Hardwick no mostró reacción alguna.

– ¿Esa estufa ahorra dinero?

– ¿Qué?

– Esa estufa, ¿te ahorra dinero en calefacción?

– ¿Y yo qué demonios sé? ¿A qué has venido, Jack?

– ¿Un hombre no puede venir a ver a un amigo? ¿Solo para charlar?

– Ninguno de los dos somos de los que se pasan por casa de nadie. Y ninguno de los dos tiene intención de charlar. Así que, dime, ¿a qué has venido?

– El señor quiere ir al grano. Vale, eso lo respeto. Sin pérdidas de tiempo. ¿Qué te parece si preparas café y me ofreces un asiento?

– Bien-dijo Gurney-. Haré café. Siéntate donde quieras.

Hardwick caminó hasta el fondo de la gran sala y estudió la piedra grabada de la vieja chimenea. Gurney enchufó la cafetera y empezó a preparar el café.

Al cabo de unos minutos estaban sentados uno frente al otro en los dos sillones que estaban situados junto al hogar.

– No está mal-dijo Hardwick después de probar el café.

– No, la verdad es que es muy bueno. ¿Qué demonios quieres, Jack?

Dio otro sorbo antes de responder.

– Pensaba que quizá podríamos intercambiar información.

– No creo que tenga nada que merezca la pena intercambiar.

– Oh, sí que lo tienes. Eso no lo dudo. ¿Qué te parece? Tú me cuentas y yo te cuento.

Gurney sintió una inyección de rabia.

– Vale, Jack. ¿Por qué no? Empieza tú.

– He vuelto a hablar con mis amigos de la Interpol. Los he apretado un poco con esa cuestión del Sandy’s Den. ¿Y sabes qué? Él también lo llamaba Allessandro’s Den. En ocasiones una cosa y en ocasiones la otra. ¿Te sorprende?
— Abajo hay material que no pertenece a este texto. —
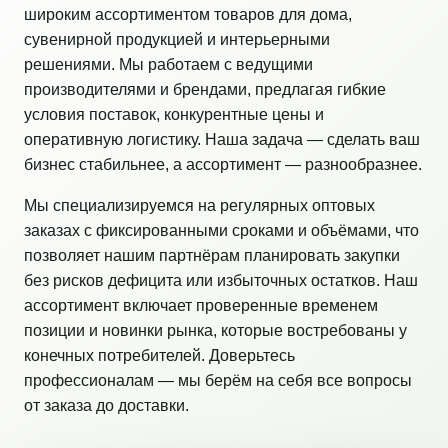
широким ассортиментом товаров для дома,
сувенирной продукцией и интерьерными
решениями. Мы работаем с ведущими
производителями и брендами, предлагая гибкие
условия поставок, конкурентные цены и
оперативную логистику. Наша задача — сделать ваш
бизнес стабильнее, а ассортимент — разнообразнее.
Мы специализируемся на регулярных оптовых
заказах с фиксированными сроками и объёмами, что
позволяет нашим партнёрам планировать закупки
без рисков дефицита или избыточных остатков. Наш
ассортимент включает проверенные временем
позиции и новинки рынка, которые востребованы у
конечных потребителей. Доверьтесь
профессионалам — мы берём на себя все вопросы
от заказа до доставки.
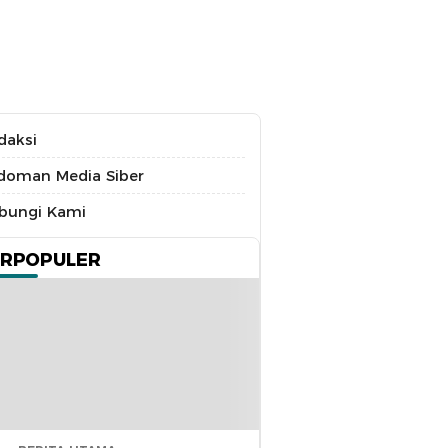
daksi
doman Media Siber
bungi Kami
ERPOPULER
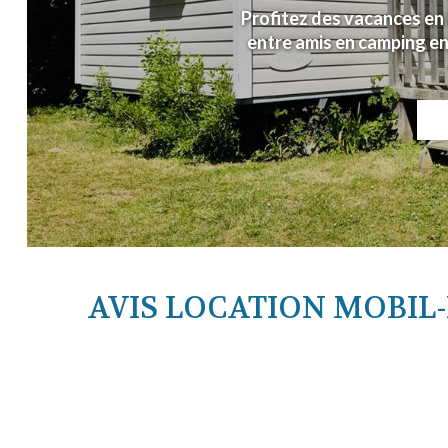
Profitez des vacances en 
entre amis en camping en
AVIS LOCATION MOBIL-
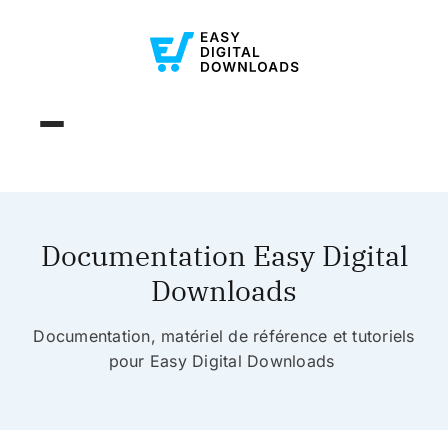
Documentation Easy Digital
Downloads
Documentation, matériel de référence et tutoriels
pour Easy Digital Downloads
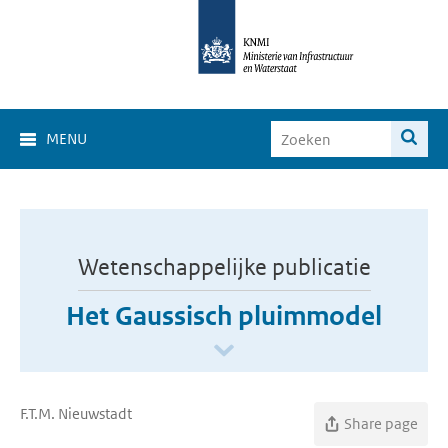
MENU
Wetenschappelijke publicatie
Het Gaussisch pluimmodel
F.T.M. Nieuwstadt
Share page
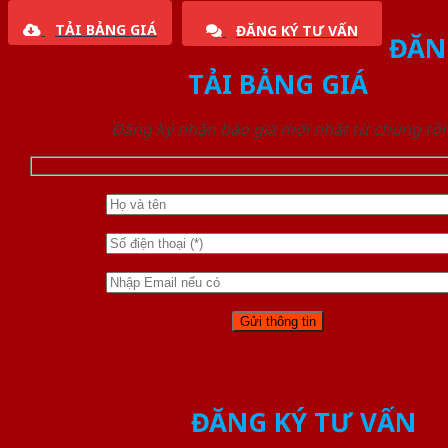
TẢI BẢNG GIÁ
ĐĂNG KÝ TƯ VẤN
ĐĂN
TẢI BẢNG GIÁ
Đăng ký nhận báo giá mới nhất từ chúng tôi
ĐĂNG KÝ TƯ VẤN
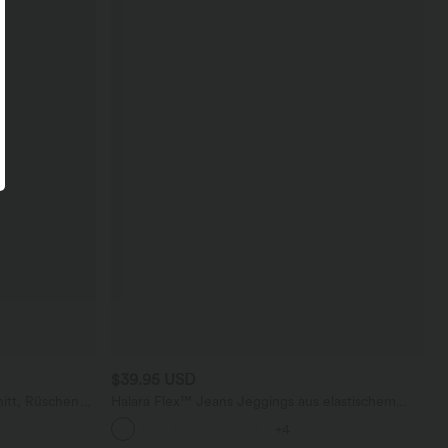
$39.95 USD
itt, Rüschen
Halara Flex™ Jeans Jeggings aus elastischem
Strick-Denim mit hohem Bund und Gesäßtaschen
+4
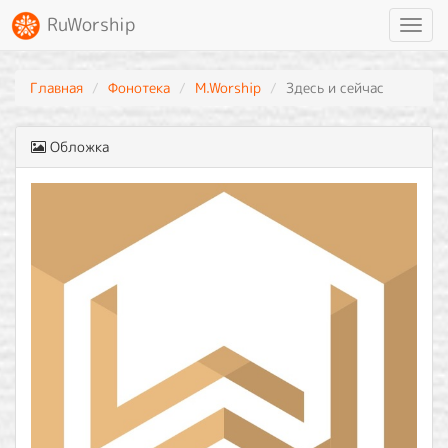
RuWorship
Toggl
navig
Главная
Фонотека
M.Worship
Здесь и сейчас
Обложка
– ¿Cómo iba a sorprenderme?

– La última vez que hablamos estabas casi seguro de que era todo una coincidencia. ¿Ya no piensas eso?

– Supongo que no. No creo que haya tantos Allessandro en el negocio de las fotos de ese tipo, eróticas.

– Exacto. Así que conseguiste tu copita de absenta de Saul Steck, que resulta que trabaja bajo el nombre de Allessandro para Karmala Fashion, haciendo fotos de chicas de Mapleshade que poco después desaparecen. Y ahora, campeón, cuéntame: ¿qué demonios tramas? Y por cierto, mientras me explicas eso, ¿qué te parece si me cuentas la razón por la que pusiste esa cara ayer, cuando estabas mirando por encima del hombro de Holdenfield el anuncio de Karmala?

Gurney se recostó en su sillón, cerró los ojos y se llevó lentamente la taza de café a los labios. Sabía mejor que ningún otro café que hubiera probado desde hacía mucho tiempo. Tomó unos pocos sorbos más antes de abrir los ojos. Todavía sosteniendo la taza delante de la boca, miró a Hardwick. El hombre estaba en una posición idéntica, con la taza levantada, mirando a Gurney. Ambos se rieron a la vez y bajaron las tazas a los reposabrazos de sus sillones.

– Bueno-empezó Gurney-, cuando todo lo demás falla, en ocasiones incluso los perversos han de caer en la sinceridad como única salida.

Dejando a un lado las consecuencias que su relato pudiera acarrear, Gurney continuó contándole a Hardwick la historia completa de Sonya, las fotos artísticas, Jykynstyl y el Rohipnol, incluidos los posteriores mensajes de texto y que había reconocido la habitación de la casa de arenisca en los anuncios de Karmala. Cuando llegó al final, descubrió que el café se le había enfriado, pero aún estaba bueno, así que se lo terminó.

– Cielo santo-dijo Hardwick-, ¿te das cuenta de lo que me has hecho?

– ¿A ti?

– Al contarme esto me has colocado en la misma situación de mierda en la que estás tú.

Gurney sintió una inmensa sensación de alivio, pero no creyó que fuera buena idea decirlo. En cambio soltó:

– Entonces, ¿qué crees que deberíamos hacer?

– ¿Qué creo yo? Tú eres el puto genio que no ha entregado pruebas significativas de una investigación criminal, lo cual en sí es un delito. Y contándome estas cosas me has colocado en la posición de (¿sabes qué?) ocultar pruebas significativas nuevas en una investigación criminal, lo cual es un delito. A menos, por supuesto, que vaya de inmediato a ver a Rodriguez y te cuelgue de las pelotas. Dios, Gurney. Ahora me preguntas qué pienso que hemos de hacer. Y no creas que no he caído en esa mierda de usar el plural que acabas de dejar caer. Tú eres el puto genio que ha creado este embrollo. ¿Qué piensas que hay que hacer?

Cuanto más agitado estaba Hardwick, más aliviado se sentía él, porque sabía, de un modo perverso, que eso significaba que aquel hombre estaba comprometido en no dar a conocer su confesión por el momento.

– Creo que hemos de resolver el caso-dijo Gurney con calma-, el embrollo se arreglará solo.